Il n’est pas facile de dire ce qu’est la Gnose. Les fanatiques d’étymologie expliqueront que le mot est grec, qu’il veut dire « connaissance », et qu’il désigne d’assez bizarres métaphysiques, mêlées à des mythologies échevelées, qui ont eu cours autour de la Méditerranée, aux premiers siècles de notre ère. Et on se représente des sages légèrement hallucinés, des orateurs ténébreux, des livres inintelligibles.

On n’aurait pas tout à fait tort. Et pourtant on resterait bien loin.
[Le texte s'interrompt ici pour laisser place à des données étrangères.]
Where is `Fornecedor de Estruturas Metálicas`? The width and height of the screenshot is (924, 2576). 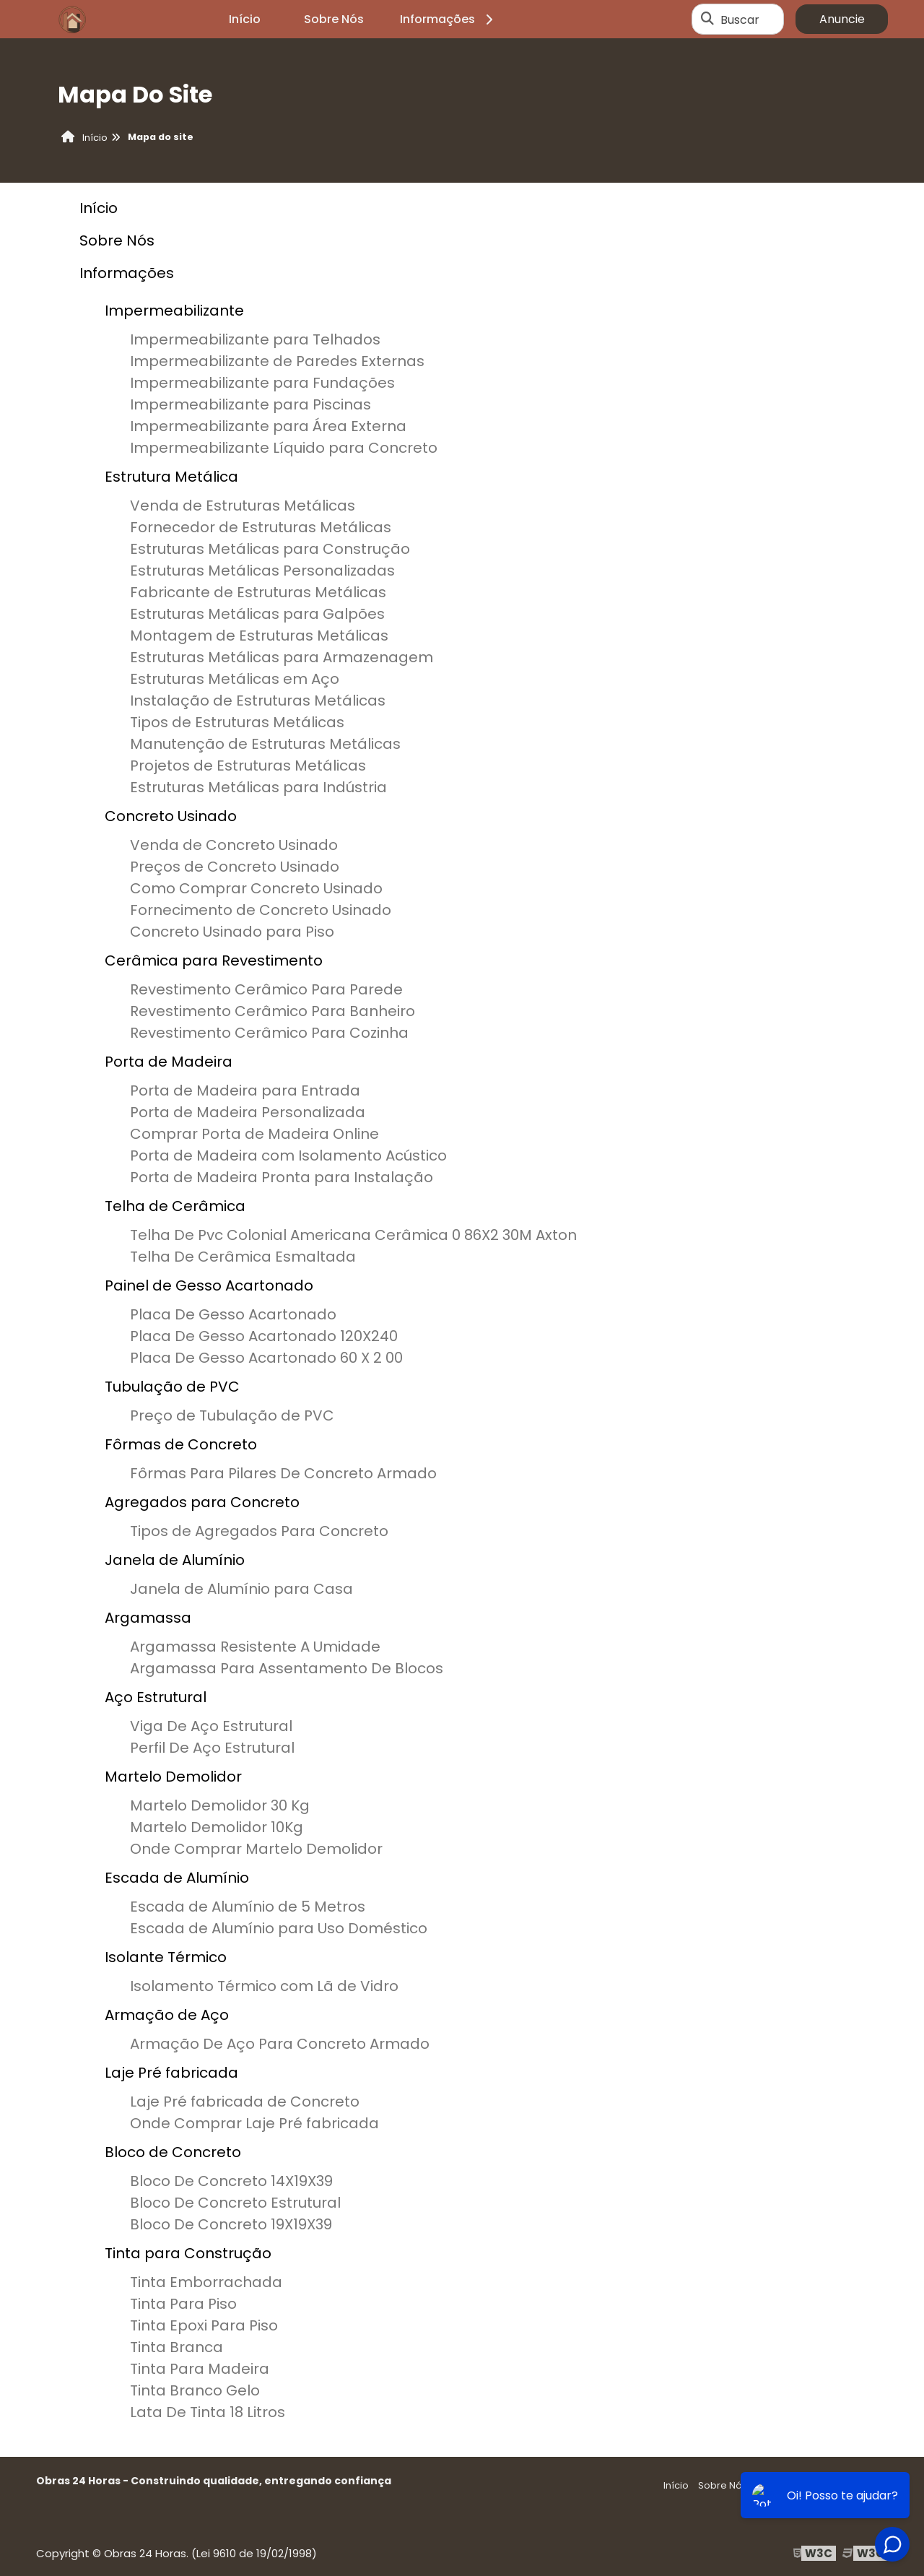 Fornecedor de Estruturas Metálicas is located at coordinates (260, 527).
Pour avoir une idée de la Gnose, il faut percevoir le malheur des hommes. Il faut comprendre que ce malheur sera un peu soulagé, si l’on dit : « Ce monde est l’œuvre d’un mauvais dieu. » Je dis bien : « D’un mauvais dieu ». Non pas exactement d’un dieu mauvais. Le créateur, ou, si l’on préfère, le démiurge, est peut-être simplement maladroit, ou un peu sot, ou trop imbu de lui-même. Dans le langage du temps, on disait : « C’est un archonte devenu fou ». Un archonte, c’est-à-dire un responsable, investi d’une haute mission. Un responsable incompétent.

C’était aux meilleurs temps de l’Empire romain. Les hommes entendaient dire de toute part : « La paix s’étend partout ; notre prince est le souverain le plus glorieux qui ait jamais régné ; il est aussi redoutable tant que dure  la guerre que bienfaisant quand elle cesse. C’est presque un dieu sur terre. Et quand il nous quittera, il deviendra tout à fait dieu. Nous l’adorerons. Nous lui  ferons des sacrifices. Nous continuerons à bénéficier de son efficace protection. »

Or les hommes savaient : pour un prince un peu soucieux de ses devoirs, il y en a quatre qui ne rêvent que de se goinfrer.

Alors que les prêtres disent : « Le monde est dans un ordre admirable », la Gnose murmure : « Si la Lumière existe, elle est ailleurs. »

Voilà pourquoi la Gnose revient. Je l’ai côtoyée. Faut-il croire que nous vivons sous la domination de princes voraces, incompétents et brouillons ?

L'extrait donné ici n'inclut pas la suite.